Functional magnetic resonance imaging (fMRI). fMRI is a safe, non-radioactive neuroimaging technique that allows researchers to take pictures of the brain while the participant is performing a cognitive task, so that we can “see the brain at work.” We are currently studying gaze perception in schizophrenia and bipolar disorder using fMRI. We expect to gain knowledge of the neural mechanisms responsible for the observed changes in gaze perception in patients, which would help us design more targeted interventions.


Transcranial magnetic stimulation (TMS). TMS is a brain stimulation tool that uses magnetic energy to activate or suppress parts of the brain temporarily. TMS can provide evidence that a given brain region is necessary for certain processes that happen in a brain. We are currently applying TMS to understand the causal contribution of specific brain regions to eye gaze perception. This study is currently recruiting healthy individuals to participate (link).

3. Schizophrenia-Bipolar Psychosis Spectrum

While we have found in a large, integrated analysis that negative affect (including depression, anxiety, and distress) predicts social functioning across schizophrenia, schizoaffective disorder, and bipolar disorder (Grove et al., 2016), our other studies show that some behavioral, affective, and neural characteristics may be effective endophenotypes distinguishing affective disorders from psychotic disorders. Specifically, we have shown that self-report reward-related drive and affective forecast (Tso, Grove, & Taylor, 2014), the P300 brain wave of response inhibition (Chun et al., 2013), and the N170 wave of face encoding during gaze discrimination (Tso et al., 2018) can distinguish bipolar disorder from schizophrenia and schizoaffective disorder. We showed in a large cross-sectional sample that psychosis is highly prevalent in bipolar disorder but does not necessarily represent a more severe case of illness in terms of neurocognitive and functional outcomes (Burton et al., 2018). This challenges the conventional view of psychosis as a unified process across the schizophrenia-bipolar spectrum. However, some basic cognitive functions, such as visual integration, appear to be related to psychosis, regardless of primary diagnosis (i.e., bipolar disorder or schizoaffective disorder or schizophrenia) (Grove et al., 2018). These findings call for further research on the disease mechanisms of affective disorders and psychotic disorders.

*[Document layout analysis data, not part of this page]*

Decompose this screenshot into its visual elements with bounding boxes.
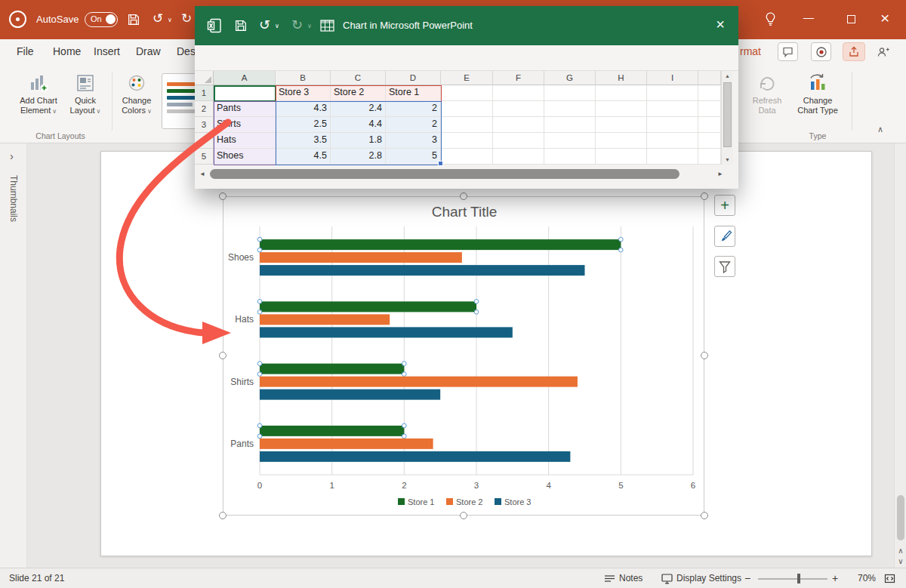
row-header[interactable]: 3 [195,117,214,133]
zoom-slider[interactable] [758,578,827,580]
spreadsheet-cell[interactable] [544,85,596,101]
selection-handle-top-right[interactable] [701,192,708,200]
zoom-in-icon[interactable]: + [832,572,838,584]
spreadsheet-cell[interactable]: 2.4 [331,101,386,117]
spreadsheet-cell[interactable] [647,85,698,101]
spreadsheet-cell[interactable]: 4.4 [331,117,386,133]
scrollbar-thumb[interactable] [210,169,680,179]
collapse-ribbon-chevron-icon[interactable]: ∧ [868,125,892,140]
spreadsheet-cell[interactable] [596,149,647,165]
change-chart-type-button[interactable]: Change Chart Type [791,70,844,135]
scrollbar-thumb[interactable] [897,495,904,540]
spreadsheet-cell[interactable] [596,101,647,117]
scroll-right-icon[interactable]: ► [717,171,723,177]
spreadsheet-cell[interactable] [596,133,647,149]
spreadsheet-cell[interactable]: 5 [386,149,441,165]
record-button[interactable] [811,42,831,61]
chart-object[interactable]: ShoesHatsShirtsPants0123456Chart TitleSt… [223,196,704,516]
excel-vertical-scrollbar[interactable]: ▲ ▼ [721,71,733,165]
spreadsheet-cell[interactable] [493,133,544,149]
spreadsheet-cell[interactable]: 2 [386,101,441,117]
spreadsheet-cell[interactable]: Pants [214,101,276,117]
scrollbar-thumb[interactable] [723,82,732,147]
maximize-icon[interactable] [847,15,855,23]
row-header[interactable]: 1 [195,85,214,101]
column-header[interactable]: A [214,71,276,85]
spreadsheet-cell[interactable]: 1.8 [331,133,386,149]
tab-insert[interactable]: Insert [94,45,120,57]
spreadsheet-cell[interactable] [698,101,721,117]
column-header[interactable]: I [647,71,698,85]
undo-icon[interactable]: ↺ [259,17,270,33]
next-slide-button[interactable]: ∨ [895,557,906,565]
undo-caret-icon[interactable]: ∨ [275,23,279,29]
select-all-corner[interactable] [195,71,214,85]
fit-slide-to-window-icon[interactable] [883,572,896,585]
zoom-slider-thumb[interactable] [797,574,800,583]
spreadsheet-cell[interactable] [698,85,721,101]
selection-handle-bottom-right[interactable] [701,512,708,519]
zoom-out-icon[interactable]: − [744,572,750,584]
column-header[interactable]: G [544,71,596,85]
column-header[interactable]: D [386,71,441,85]
notes-icon[interactable] [604,574,615,583]
spreadsheet-cell[interactable] [441,85,493,101]
close-icon[interactable]: × [880,9,889,27]
spreadsheet-cell[interactable] [698,133,721,149]
selection-handle-top-left[interactable] [219,192,226,200]
undo-icon[interactable]: ↺ [153,11,163,26]
spreadsheet-cell[interactable] [698,117,721,133]
undo-caret-icon[interactable]: ∨ [168,17,172,23]
chart-filters-button[interactable] [714,256,735,277]
tab-draw[interactable]: Draw [136,45,161,57]
refresh-data-button[interactable]: Refresh Data [746,70,788,135]
spreadsheet-cell[interactable] [647,149,698,165]
save-icon[interactable] [234,19,248,32]
spreadsheet-cell[interactable]: Store 3 [276,85,331,101]
spreadsheet-cell[interactable]: Hats [214,133,276,149]
excel-horizontal-scrollbar[interactable]: ◄ ► [195,166,733,183]
selection-handle-mid-left[interactable] [219,352,226,359]
display-settings-button[interactable]: Display Settings [676,573,741,583]
row-header[interactable]: 2 [195,101,214,117]
excel-titlebar[interactable]: ↺ ∨ ↻ ∨ Chart in Microsoft PowerPoint × [195,6,738,45]
save-icon[interactable] [127,13,140,26]
spreadsheet-cell[interactable]: Store 1 [386,85,441,101]
column-header[interactable]: C [331,71,386,85]
redo-icon[interactable]: ↻ [181,11,192,26]
spreadsheet-cell[interactable] [647,101,698,117]
scroll-down-icon[interactable]: ▼ [722,157,733,162]
spreadsheet-cell[interactable] [544,133,596,149]
tab-home[interactable]: Home [53,45,81,57]
spreadsheet-cell[interactable]: 4.5 [276,149,331,165]
spreadsheet-cell[interactable]: Shirts [214,117,276,133]
spreadsheet-cell[interactable] [698,149,721,165]
spreadsheet-cell[interactable] [647,133,698,149]
previous-slide-button[interactable]: ∧ [895,546,906,555]
lightbulb-icon[interactable] [764,11,777,27]
chart-styles-button[interactable] [714,226,735,247]
column-header[interactable]: F [493,71,544,85]
spreadsheet-cell[interactable] [544,117,596,133]
column-header[interactable]: B [276,71,331,85]
tab-design-partial[interactable]: Des [177,45,196,57]
spreadsheet-cell[interactable]: 4.3 [276,101,331,117]
thumbnails-expand-chevron-icon[interactable]: › [10,149,14,162]
close-icon[interactable]: × [710,16,731,33]
vertical-scrollbar[interactable]: ∧ ∨ [894,143,906,568]
spreadsheet-cell[interactable] [596,117,647,133]
tab-format-partial[interactable]: rmat [740,45,761,57]
spreadsheet-cell[interactable]: 2 [386,117,441,133]
spreadsheet-cell[interactable] [214,85,276,101]
spreadsheet-cell[interactable] [544,101,596,117]
scroll-left-icon[interactable]: ◄ [199,171,205,177]
selection-handle-mid-right[interactable] [701,352,708,359]
fill-handle[interactable] [438,161,443,166]
column-header[interactable]: H [596,71,647,85]
row-header[interactable]: 5 [195,149,214,165]
share-people-button[interactable] [873,42,893,61]
spreadsheet-cell[interactable]: 2.8 [331,149,386,165]
spreadsheet-cell[interactable] [493,101,544,117]
spreadsheet-cell[interactable]: 3 [386,133,441,149]
add-chart-element-button[interactable]: Add Chart Element∨ [14,70,63,135]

4. Psychosis-Risk Syndromes: Symptoms and Prediction

In collaboration with the Early Detection and Intervention for the Prevention of Psychosis Program (EDIPPP), a multisite study funded by the Robert Wood Johnson Foundation (Principle Investigator: William McFarlane), we examined the symptom structure of psychosis risk syndromes and its predictive value of long-term functioning in a large cohort of help-seeking youth at clinical high risk for psychosis. We found that while the symptom structure shows similarities to schizophrenia, there are notable differences in the manifestation of core positive symptoms and the relative prominence of distress (Tso et al., 2017). We also found that the negative symptom and thought deterioration dimensions significantly predict worse functioning over time, and positive symptoms moderate the effect of negative symptoms (Burton et al., 2019). Using the EDIPPP data, we were able to perform an independent validation of the NAPLS 2 psychosis risk calculator, the first and only one available in psychiatry, further informing early identification and intervention strategies (Carrión et al., 2016).